_EXERCISE GOAL_
Only lines containing the word "text" belong in the answer; copy each one from the records.

—————

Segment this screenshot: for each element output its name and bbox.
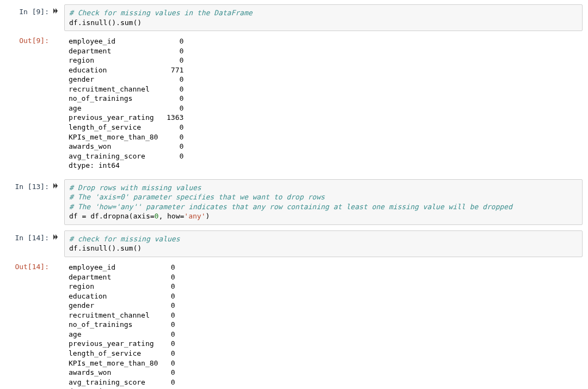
code-text-9: # Check for missing values in the DataFr… [69, 8, 578, 27]
run-cell-icon[interactable] [52, 179, 64, 225]
code-cell-9[interactable]: # Check for missing values in the DataFr… [64, 4, 583, 31]
run-cell-icon[interactable] [52, 230, 64, 257]
prompt-out-14: Out[14]: [5, 259, 52, 389]
prompt-in-13: In [13]: [5, 179, 52, 225]
prompt-in-9: In [9]: [5, 4, 52, 31]
output-text-14: employee_id 0 department 0 region 0 educ… [69, 263, 578, 389]
code-text-14: # check for missing values df.isnull().s… [69, 234, 578, 253]
output-text-9: employee_id 0 department 0 region 0 educ… [69, 37, 578, 171]
prompt-out-9: Out[9]: [5, 33, 52, 174]
run-cell-icon[interactable] [52, 4, 64, 31]
code-text-13: # Drop rows with missing values # The 'a… [69, 183, 578, 221]
output-area-9: employee_id 0 department 0 region 0 educ… [64, 33, 583, 174]
code-cell-14[interactable]: # check for missing values df.isnull().s… [64, 230, 583, 257]
code-cell-13[interactable]: # Drop rows with missing values # The 'a… [64, 179, 583, 225]
prompt-in-14: In [14]: [5, 230, 52, 257]
output-area-14: employee_id 0 department 0 region 0 educ… [64, 259, 583, 389]
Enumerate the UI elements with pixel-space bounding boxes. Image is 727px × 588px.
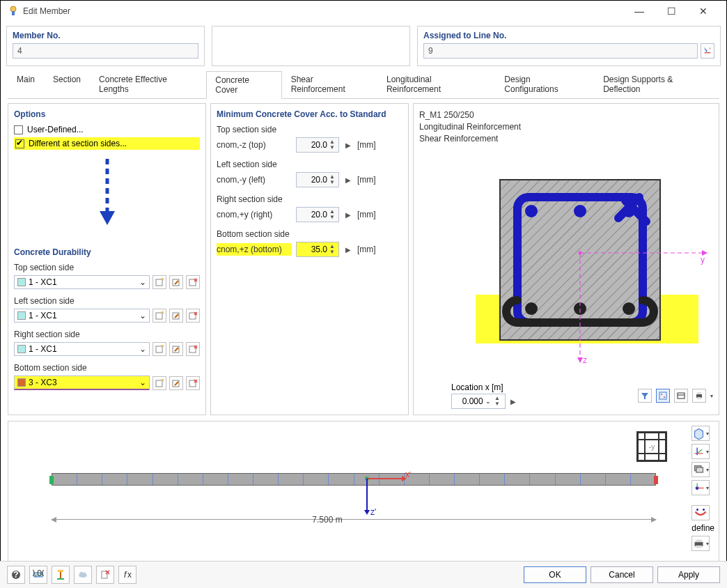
units-icon[interactable]: 0,00 [29, 566, 47, 584]
edit-button[interactable] [169, 376, 183, 390]
svg-rect-52 [659, 392, 666, 399]
ok-button[interactable]: OK [524, 566, 586, 583]
tab-section[interactable]: Section [44, 70, 90, 98]
tab-main[interactable]: Main [8, 70, 44, 98]
minimize-button[interactable]: — [623, 1, 655, 22]
svg-text:x: x [127, 570, 132, 580]
tab-design-supports-deflection[interactable]: Design Supports & Deflection [594, 70, 719, 98]
tabs: Main Section Concrete Effective Lengths … [8, 70, 719, 99]
close-button[interactable]: ✕ [687, 1, 719, 22]
svg-rect-58 [697, 392, 701, 394]
pick-line-button[interactable] [701, 43, 714, 59]
svg-rect-73 [696, 546, 703, 548]
next-icon[interactable]: ▶ [508, 396, 518, 406]
member-no-box: Member No. 4 [6, 26, 205, 66]
svg-line-63 [697, 449, 702, 454]
next-icon[interactable]: ▶ [343, 210, 353, 219]
tab-design-configurations[interactable]: Design Configurations [495, 70, 594, 98]
beam-graphic [52, 473, 656, 486]
assigned-box: Assigned to Line No. 9 [417, 26, 721, 66]
user-defined-checkbox[interactable] [14, 125, 23, 134]
cover-top-value[interactable]: 20.0▲▼ [296, 137, 339, 153]
cover-right-value[interactable]: 20.0▲▼ [296, 207, 339, 222]
location-value[interactable]: 0.000 ⌄▲▼ [451, 394, 506, 409]
svg-point-69 [696, 509, 698, 511]
maximize-button[interactable]: ☐ [655, 1, 687, 22]
different-sides-checkbox-row[interactable]: Different at section sides... [14, 137, 200, 150]
svg-rect-65 [696, 467, 703, 472]
cloud-icon[interactable] [74, 566, 92, 584]
tab-longitudinal-reinforcement[interactable]: Longitudinal Reinforcement [377, 70, 495, 98]
model-icon[interactable] [52, 566, 70, 584]
delete-button[interactable] [186, 342, 200, 356]
new-button[interactable] [153, 309, 166, 323]
member-no-label: Member No. [13, 31, 198, 40]
delete-button[interactable] [186, 376, 200, 390]
cancel-button[interactable]: Cancel [591, 566, 653, 583]
member-no-field[interactable]: 4 [13, 43, 198, 59]
svg-point-70 [703, 509, 705, 511]
edit-button[interactable] [169, 342, 183, 356]
smiley-icon[interactable] [691, 505, 710, 520]
svg-point-96 [83, 573, 86, 576]
tab-concrete-effective-lengths[interactable]: Concrete Effective Lengths [90, 70, 206, 98]
svg-point-43 [623, 302, 635, 315]
next-icon[interactable]: ▶ [343, 140, 353, 150]
axes-icon[interactable]: ▾ [691, 444, 710, 459]
view-3d-icon[interactable]: ▾ [691, 426, 710, 441]
new-button[interactable] [153, 376, 166, 390]
settings-icon[interactable] [674, 389, 688, 403]
edit-button[interactable] [169, 275, 183, 289]
bottom-bar: ? 0,00 fx OK Cancel Apply [0, 561, 727, 588]
user-defined-checkbox-row[interactable]: User-Defined... [14, 125, 200, 134]
svg-point-38 [525, 205, 538, 217]
svg-rect-97 [102, 571, 107, 578]
svg-text:?: ? [13, 570, 18, 580]
dashed-arrow-annotation [97, 157, 118, 226]
cover-title: Minimum Concrete Cover Acc. to Standard [217, 109, 402, 119]
app-icon [8, 6, 19, 17]
section-view-icon[interactable] [656, 389, 670, 403]
cover-left-label: Left section side [217, 160, 402, 169]
delete-button[interactable] [186, 309, 200, 323]
cover-bottom-label: Bottom section side [217, 229, 402, 239]
location-label: Location x [m] [451, 382, 518, 392]
layers-icon[interactable]: ▾ [691, 462, 710, 477]
cover-bottom-value[interactable]: 35.0▲▼ [296, 242, 339, 257]
next-icon[interactable]: ▶ [343, 245, 353, 254]
axis-selector-icon[interactable]: -y [636, 431, 667, 462]
svg-point-0 [10, 6, 16, 12]
svg-text:y: y [701, 255, 705, 265]
new-button[interactable] [153, 342, 166, 356]
cover-left-value[interactable]: 20.0▲▼ [296, 172, 339, 187]
tab-shear-reinforcement[interactable]: Shear Reinforcement [282, 70, 377, 98]
next-icon[interactable]: ▶ [343, 175, 353, 185]
filter-icon[interactable] [638, 389, 652, 403]
durability-top-select[interactable]: 1 - XC1⌄ [14, 275, 150, 289]
origin-icon[interactable]: ▾ [691, 480, 710, 495]
dimension-label: 7.500 m [8, 515, 646, 525]
svg-point-54 [664, 396, 665, 398]
delete-button[interactable] [186, 275, 200, 289]
durability-right-select[interactable]: 1 - XC1⌄ [14, 342, 150, 356]
print-icon[interactable] [692, 389, 706, 403]
tab-concrete-cover[interactable]: Concrete Cover [206, 71, 281, 99]
delete-sheet-icon[interactable] [96, 566, 114, 584]
preview-line1: R_M1 250/250 [419, 109, 713, 121]
print-icon[interactable]: ▾ [691, 536, 710, 551]
svg-text:0,00: 0,00 [33, 569, 44, 578]
svg-marker-60 [695, 428, 703, 439]
edit-button[interactable] [169, 309, 183, 323]
different-sides-label: Different at section sides... [29, 139, 127, 148]
new-button[interactable] [153, 275, 166, 289]
different-sides-checkbox[interactable] [15, 139, 24, 148]
durability-left-select[interactable]: 1 - XC1⌄ [14, 309, 150, 323]
apply-button[interactable]: Apply [657, 566, 720, 583]
help-icon[interactable]: ? [7, 566, 25, 584]
cover-right-sub: cnom,+y (right) [217, 210, 292, 219]
svg-marker-48 [577, 357, 583, 363]
durability-top-label: Top section side [14, 263, 200, 272]
fx-icon[interactable]: fx [118, 566, 136, 584]
assigned-field[interactable]: 9 [423, 43, 698, 59]
durability-bottom-select[interactable]: 3 - XC3⌄ [14, 376, 150, 390]
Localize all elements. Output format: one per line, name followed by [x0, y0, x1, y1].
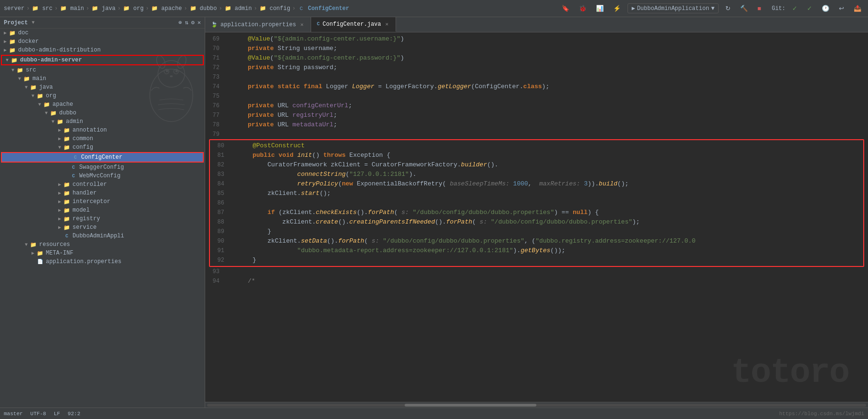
code-line-69: 69 @Value("${admin.config-center.usernam… — [205, 34, 868, 44]
class-icon: C — [70, 172, 77, 180]
stop-button[interactable]: ■ — [754, 4, 764, 13]
tree-item-interceptor[interactable]: ▶ 📁 interceptor — [0, 197, 205, 206]
git-checkmark2-button[interactable]: ✓ — [804, 4, 815, 13]
build-button[interactable]: 🔨 — [737, 4, 751, 13]
horizontal-scrollbar[interactable] — [205, 402, 868, 408]
breadcrumb-icon-config: 📁 — [259, 5, 267, 12]
tree-item-handler[interactable]: ▶ 📁 handler — [0, 189, 205, 197]
tree-label: org — [46, 92, 56, 99]
line-content: zkClient.setData().forPath( s: "/dubbo/c… — [236, 236, 863, 246]
tree-item-src[interactable]: ▼ 📁 src — [0, 66, 205, 74]
code-line-87: 87 if (zkClient.checkExists().forPath( s… — [210, 208, 863, 217]
breadcrumb-icon-main: 📁 — [60, 5, 67, 12]
tree-item-config[interactable]: ▼ 📁 config — [0, 143, 205, 152]
sidebar-header: Project ▼ ⊕ ⇅ ⚙ ✕ — [0, 17, 205, 29]
tree-label: docker — [18, 38, 39, 45]
tree-item-registry[interactable]: ▶ 📁 registry — [0, 215, 205, 223]
tree-item-common[interactable]: ▶ 📁 common — [0, 134, 205, 143]
bookmark-button[interactable]: 🔖 — [559, 4, 572, 13]
tree-item-distribution[interactable]: ▶ 📁 dubbo-admin-distribution — [0, 46, 205, 54]
tree-arrow: ▶ — [56, 136, 63, 142]
tab-close-button[interactable]: ✕ — [299, 21, 305, 28]
tree-item-apache[interactable]: ▼ 📁 apache — [0, 100, 205, 109]
code-line-70: 70 private String username; — [205, 44, 868, 53]
tree-arrow: ▶ — [56, 199, 63, 204]
tab-application-properties[interactable]: 🍃 application.properties ✕ — [205, 17, 311, 32]
tree-item-model[interactable]: ▶ 📁 model — [0, 206, 205, 215]
profile-button[interactable]: ⚡ — [610, 4, 624, 13]
line-content: public void init() throws Exception { — [236, 151, 863, 160]
tree-item-swaggerconfig[interactable]: C SwaggerConfig — [0, 163, 205, 172]
tree-arrow: ▼ — [30, 93, 36, 99]
tree-arrow: ▼ — [10, 68, 16, 73]
tree-item-dubbo[interactable]: ▼ 📁 dubbo — [0, 109, 205, 117]
git-rollback-button[interactable]: ↩ — [836, 4, 847, 13]
tree-item-webmvcconfig[interactable]: C WebMvcConfig — [0, 172, 205, 180]
breadcrumb-main: main — [70, 5, 84, 12]
class-icon: C — [63, 232, 71, 240]
tree-item-application-properties[interactable]: 📄 application.properties — [0, 257, 205, 266]
git-history-button[interactable]: 🕐 — [819, 4, 832, 13]
tree-item-main[interactable]: ▼ 📁 main — [0, 74, 205, 83]
tab-configcenter-java[interactable]: C ConfigCenter.java ✕ — [311, 17, 396, 32]
settings-icon[interactable]: ⚙ — [191, 19, 195, 26]
tree-item-resources[interactable]: ▼ 📁 resources — [0, 240, 205, 249]
line-content: "dubbo.metadata-report.address=zookeeper… — [236, 246, 863, 255]
tree-item-controller[interactable]: ▶ 📁 controller — [0, 180, 205, 189]
folder-icon: 📁 — [63, 189, 71, 197]
tree-item-annotation[interactable]: ▶ 📁 annotation — [0, 126, 205, 134]
tree-arrow: ▼ — [23, 85, 30, 90]
code-editor[interactable]: totoro 69 @Value("${admin.config-center.… — [205, 32, 868, 402]
tree-arrow: ▼ — [43, 111, 50, 116]
folder-icon: 📁 — [63, 224, 71, 231]
breadcrumb-src: src — [42, 5, 52, 12]
git-checkmark1-button[interactable]: ✓ — [789, 4, 800, 13]
close-icon[interactable]: ✕ — [198, 19, 201, 26]
line-content: zkClient.start(); — [236, 189, 863, 198]
code-line-85: 85 zkClient.start(); — [210, 189, 863, 198]
line-content: /* — [231, 276, 868, 286]
properties-icon: 🍃 — [211, 21, 218, 28]
add-icon[interactable]: ⊕ — [178, 19, 182, 26]
line-number: 80 — [210, 141, 232, 151]
tree-item-dubboadminapplication[interactable]: C DubboAdminAppli — [0, 232, 205, 240]
line-content — [231, 92, 868, 101]
line-content — [231, 72, 868, 82]
git-label: Git: — [772, 5, 785, 12]
tree-item-docker[interactable]: ▶ 📁 docker — [0, 37, 205, 46]
tree-item-configcenter[interactable]: C ConfigCenter — [1, 152, 204, 163]
line-number: 87 — [210, 208, 232, 217]
tree-item-doc[interactable]: ▶ 📁 doc — [0, 29, 205, 37]
bottom-url: https://blog.csdn.ms/lwjmdi — [779, 411, 864, 417]
tree-item-admin[interactable]: ▼ 📁 admin — [0, 117, 205, 126]
tree-arrow: ▼ — [50, 119, 56, 124]
line-content: connectString("127.0.0.1:2181"). — [236, 170, 863, 179]
tab-close-button[interactable]: ✕ — [384, 20, 390, 28]
breadcrumb-org: org — [133, 5, 144, 12]
sidebar-header-icons: ⊕ ⇅ ⚙ ✕ — [178, 19, 201, 26]
tree-label: DubboAdminAppli — [73, 233, 124, 239]
run-config-selector[interactable]: ▶ DubboAdminApplication ▼ — [627, 3, 719, 13]
coverage-button[interactable]: 📊 — [593, 4, 607, 13]
breadcrumb-apache: apache — [161, 5, 182, 12]
sync-icon[interactable]: ⇅ — [185, 19, 188, 26]
git-push-button[interactable]: 📤 — [851, 4, 864, 13]
debug-button[interactable]: 🐞 — [576, 4, 589, 13]
scrollbar-thumb[interactable] — [405, 404, 536, 407]
tree-label: META-INF — [46, 250, 73, 256]
tree-label: handler — [73, 190, 96, 196]
tree-item-org[interactable]: ▼ 📁 org — [0, 92, 205, 100]
folder-icon: 📁 — [16, 66, 24, 74]
tree-item-server[interactable]: ▼ 📁 dubbo-admin-server — [1, 55, 204, 65]
tree-label: controller — [73, 181, 107, 188]
tree-item-service[interactable]: ▶ 📁 service — [0, 223, 205, 232]
refresh-button[interactable]: ↻ — [722, 4, 733, 13]
tree-arrow: ▶ — [2, 47, 9, 53]
code-line-86: 86 — [210, 198, 863, 208]
tree-item-meta-inf[interactable]: ▶ 📁 META-INF — [0, 249, 205, 257]
tree-label: src — [26, 67, 36, 73]
breadcrumb-icon-configcenter: C — [297, 5, 305, 12]
breadcrumb-admin: admin — [235, 5, 252, 12]
tab-label: application.properties — [220, 21, 296, 28]
tree-item-java[interactable]: ▼ 📁 java — [0, 83, 205, 92]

—————

_SOLUTION FOR THIS EXERCISE_
code-text-9: # Check for missing values in the DataFr… [69, 8, 578, 27]
output-text-14: employee_id 0 department 0 region 0 educ… [69, 263, 578, 389]
code-text-14: # check for missing values df.isnull().s… [69, 234, 578, 253]
output-text-9: employee_id 0 department 0 region 0 educ… [69, 37, 578, 171]
code-text-13: # Drop rows with missing values # The 'a… [69, 183, 578, 221]
svg-text:x: x [127, 570, 132, 580]
svg-text:?: ? [13, 570, 18, 580]
svg-text:y: y [701, 255, 705, 265]
svg-text:0,00: 0,00 [33, 569, 44, 578]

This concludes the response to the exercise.